I'll Show You My Neutrophil Count If You Show Me Yours

I know, that's just silly but I have cancer so back off. 

The last couple of days have  been (drum roll.....) GOOD!  I was able to work both days, not so sure I was productive, but I did make an appearance and go through the motions, so I get props for that. 

Since Tuesday-and my night from h e double hockey sticks (hell if you're slow), I've had some residual achiness from the Neulasta.  It's almost not worth mentioning it's so insignificant compared to Tuesday night's horror show.  I seem to get fatigued a little faster than normal but nothing too bothersome.  I've also noticed how important it is to eat balanced.  I battled a bit of a low blood sugar issue today, but fixed it right up with a Jamba Juice and have been good to go. 

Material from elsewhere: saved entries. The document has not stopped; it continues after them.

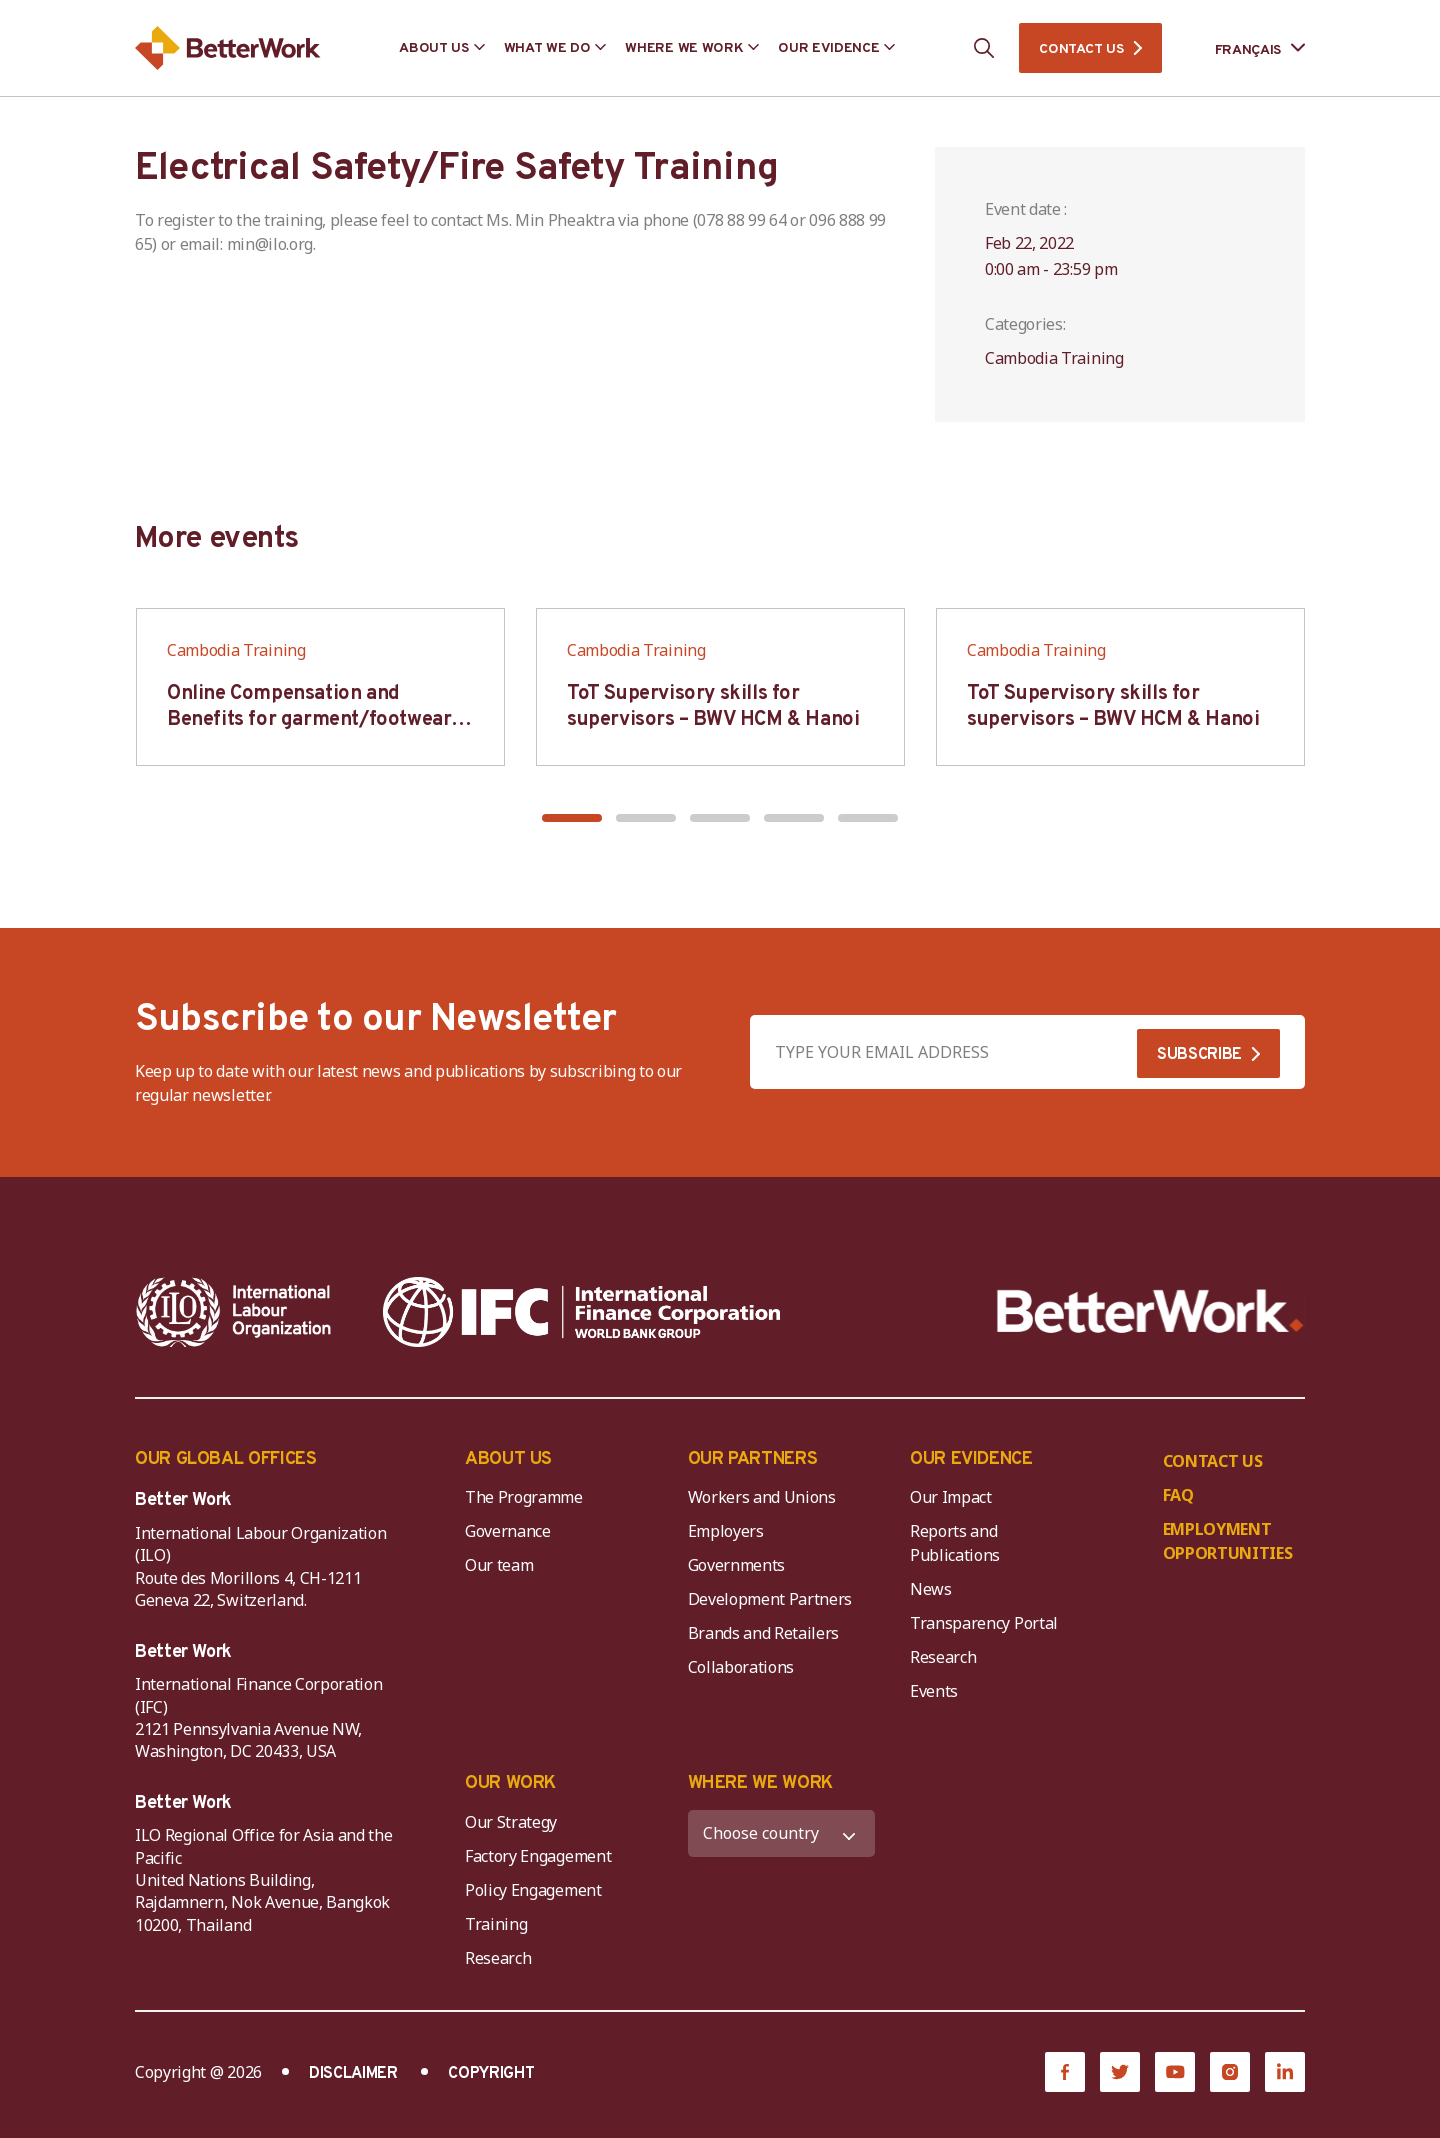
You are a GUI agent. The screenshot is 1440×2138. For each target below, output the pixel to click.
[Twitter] (1120, 2072)
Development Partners (770, 1599)
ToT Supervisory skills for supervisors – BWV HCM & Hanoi (713, 707)
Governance (508, 1531)
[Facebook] (1065, 2072)
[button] (572, 818)
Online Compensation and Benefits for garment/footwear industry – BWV (309, 720)
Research (943, 1657)
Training (496, 1924)
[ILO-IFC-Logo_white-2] (234, 1312)
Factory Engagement (538, 1856)
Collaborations (741, 1667)
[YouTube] (1175, 2072)
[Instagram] (1230, 2072)
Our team (499, 1565)
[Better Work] (1150, 1311)
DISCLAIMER (353, 2074)
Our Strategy (511, 1822)
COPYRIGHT (491, 2074)
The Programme (524, 1497)
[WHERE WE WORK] (782, 1833)
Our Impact (951, 1497)
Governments (736, 1565)
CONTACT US (1081, 49)
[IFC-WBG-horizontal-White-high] (581, 1312)
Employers (726, 1531)
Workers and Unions (762, 1497)
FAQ (1178, 1495)
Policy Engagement (537, 1890)
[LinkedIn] (1285, 2072)
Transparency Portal (984, 1623)
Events (934, 1691)
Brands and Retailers (764, 1633)
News (931, 1589)
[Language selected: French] (1246, 48)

I had my first post-chemo follow up today, which was important because they were going to do some blood work to see how my body tolerated the treatment last Thursday.  This was my first experience having blood drawn through my port, and it's all very fascinating.  I had Jeff take pictures for no apparent reason (other than to share with you all).  After blood draw, I had my appointment.  The doctor asked some general questions about how I was feeling (fine), any concerns (Neulasta can go to hell), any other issues (the port was a pain in my ass), and just an overall "what do you think" kind of pow wow.  In general, I seem to be doing really well with the treatment.  I wanted to fly across the room and strangle him when he told me that he recommends getting the Neulasta injection after each treatment, but after some discussion (screw you doc), we came to an agreement. 

Here's the deal on this whole thing.  The main thing they're looking for when they check blood is what your "neutrophil" levels are.  Neutrophils are the type of white blood cells that fight infection.  The normal range for neutrophils in the average healthy person range from roughtly 2,000 to 8,000.  If the neutrophils get too low in a cancer patient, they can't do treatment until they can get them back up.  The purpose of the Neulasta injection is to boost the white blood cells so the neutrophils stay high enough and don't affect your chemo schedule.  Well, when they drew my blood before my first treatment, my neutrophil level was 7,000. Great, high side of normal, should be good to go.  When they tested them this morning...29,000.  Yep, AFTER chemo, 29,000.  Hellooooooo Neulasta!  I'm so proud of my bones for working so hard!  It's almost like childbirth, now that it's over and I see the results, I have a certain fondness for the event.  So here's where we're at.  When they draw blood before my next treatment on January 12th, if my neutrophil levels are still high (around 15,000), I don't have to have the injection.  Even if I DO have to have it, I've been promised narcotics.  Thank you.

I should theoretically be on the upswing now from my treatment, and will probably continue to feel good until my next infusion.  This is all good and I'm very pleased.  My port is feeling better, and I feel pretty normal...YAY! 

Check out the card Kimberly gave me.  Love it!  Go Honey Badgers!


  1. Hey there Libby - Since you've already posted an Oatmeal card I jut have to gie you an Oatmeal link for cancer: I also apologize in advance if you have readers that have no sense of humor. And, I also apologize for the amount of time that your readers are going to lose once they get to if they didn't already know of it!!

    Huge hugs and CONGRATS for kicking some ass on those numbers. That's FREAKING AWESOME NEWS!!!


    PS - You MUST stop at Jamba Juice on your way over on Monday - a boost for you and one for me!!! ;-)

  2. Yay for no booster shots. My wimpy white cells failed me during treatment so I am soliloquy happy you rs are working hard for you. See you tomorrow at Fight Like a Girl bootcamp!